Are there any differences between how proc corr computes a correlation matrix and the way that it is computed for other procs that rely on it?
For example, proc princomp is a statistical procedure that relies on the correlation matrix of a set of data. When I run proc princomp on my data, it returns with the correlation matrix and eigen-vectors relatively quickly. When I run proc corr on the same set of data, it will take over a day to finish.
PRINCOMP uses the Pearson correlation and that should be computed the same; it is very easy (and quick) to compute (only the SAS staff can tell you if it uses the exact same routines). If you use CORR with the defaults, you also get a Spearman correlation, which is rank based. If your dataset is large, this can take a long time to compute (if it fails to build the rank matrix in memory, it uses disk).

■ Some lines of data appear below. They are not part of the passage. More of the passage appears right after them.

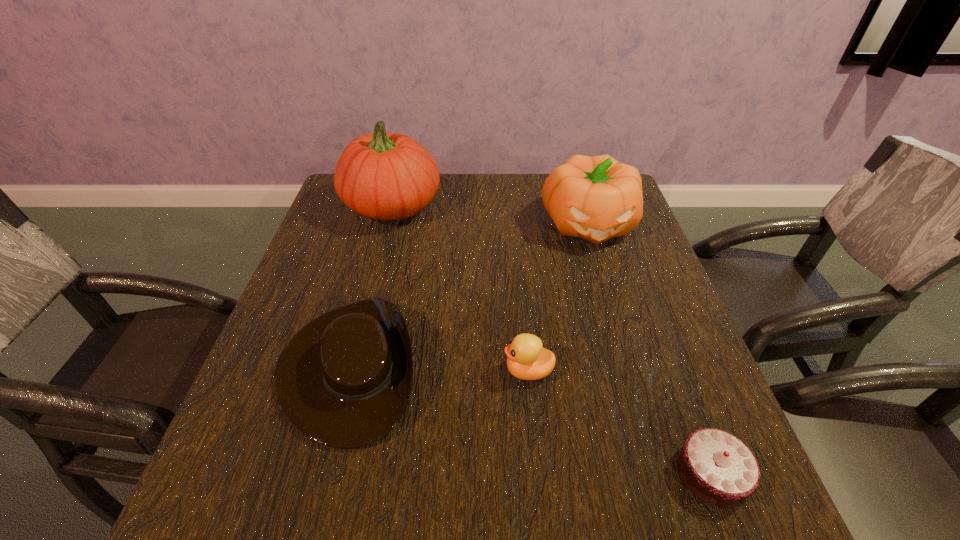 In order to click on the tallest object in this screenshot , I will do `click(384, 176)`.

At what (x,y) coordinates should I click in order to perform the action: click on the taller pumpkin. Please return your answer as a coordinate pair (x, y). The width and height of the screenshot is (960, 540). Looking at the image, I should click on (384, 176).

Find the location of a particular element. The height and width of the screenshot is (540, 960). the right pumpkin is located at coordinates (596, 198).

Find the location of a particular element. the shorter pumpkin is located at coordinates (596, 198).

The width and height of the screenshot is (960, 540). What are the coordinates of `the third object from right to left` in the screenshot? It's located at (526, 358).

The image size is (960, 540). Find the location of `duckling`. duckling is located at coordinates (526, 358).

Where is `cowboy hat`? The height and width of the screenshot is (540, 960). cowboy hat is located at coordinates (344, 380).

This screenshot has height=540, width=960. Identify the location of chocolate cake. (716, 466).

Locate an element on the screen. The height and width of the screenshot is (540, 960). vacant region located on the front of the left pumpkin is located at coordinates (367, 304).

Identify the location of free space located 0.250m on the carved face of the fourth shortest object. (621, 330). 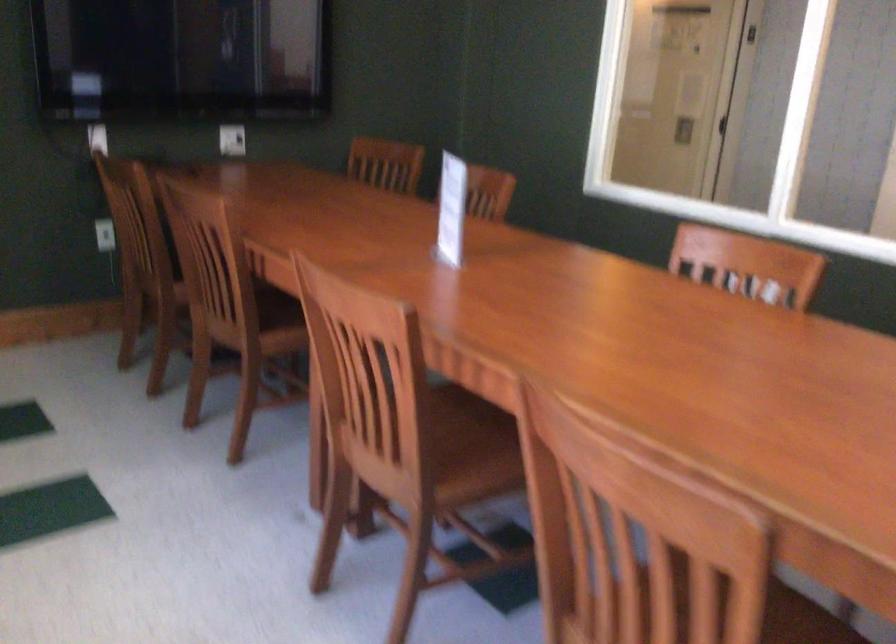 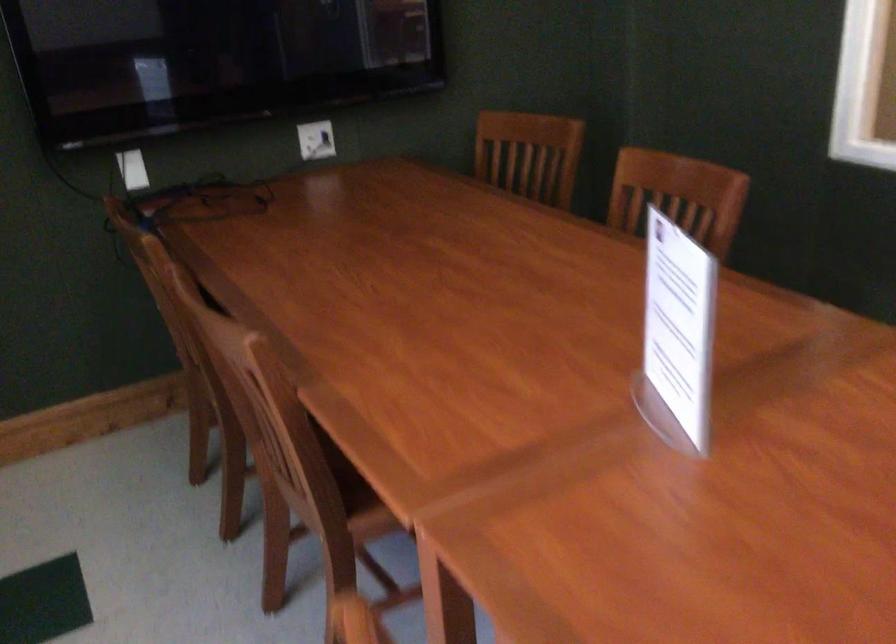 The point at (385, 166) is marked in the first image. Where is the corresponding point in the second image?

(529, 154) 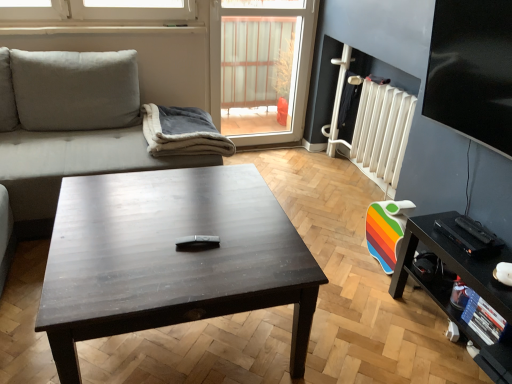 Find the location of `free point above black glossy tv stand at lower right (from a real-world perspective)`. free point above black glossy tv stand at lower right (from a real-world perspective) is located at coordinates (478, 253). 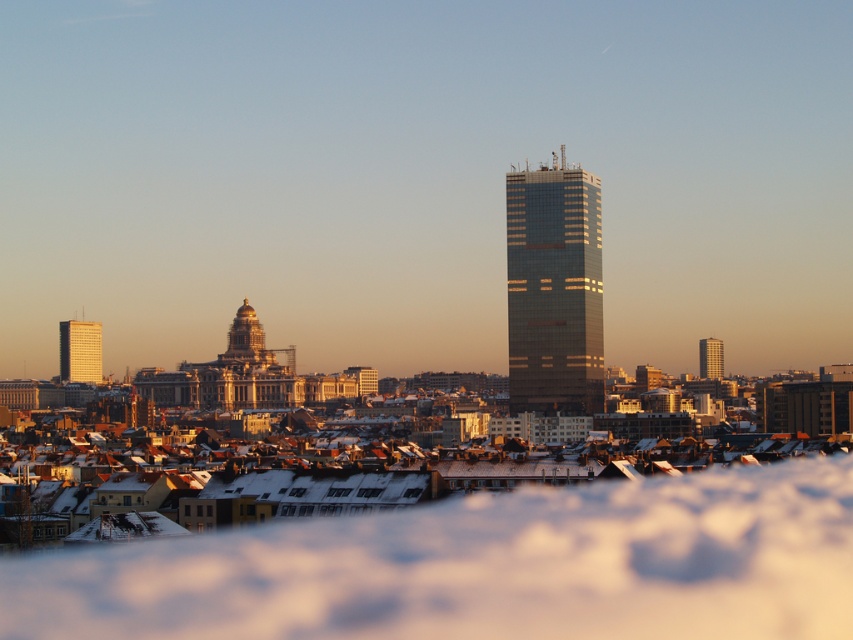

Look at the section on computational details for CORR. It says, "... If M bytes are not available, PROC CORR must process the data multiple times to compute all the statistics."
I am working with a large dataset, but I am feeding the same dataset to both procs. Proc princomp can return with results in minutes. Proc corr can take several hours.
I understand that both procedures are attempting to build the pearson correlation, just confused as to why one is so much faster than the other, all else being equal. (ie same datasets, same statistic being computed)
If anything princomp should take longer to run since it requires more computations afterwards, including diagonalizing the matrix which isn't trivial. I also notice the same thing with other procs as well, such as proc varclus which in theory is based off the correlation matrix as well having much shorter run times than proc corr.
It isn't a big issue, anytime I want a correlation matrix, I just use princomp to get it for me. Just curious.
Message was edited by: jwu1234
By default, PROC CORR uses pairwise deletion when observations contain missing values. PROC CORR includes all nonmissing pairs of values for each pair of variables in the statistical computations. Therefore, the correlation statistics might be based on different numbers of observations and the PROC needs to examine p(p-1)/2 pairs of variables.
If you specify the NOMISS option, PROC CORR uses listwise deletion. Listwise deletion is what PRINCOMP and other STAT procs use. It is faster because you can delete any observation that contains a missing value and you never have to deal with that observation again.
So if you like the PRINCOMP way, you can use PROC CORR with the NOMISS option.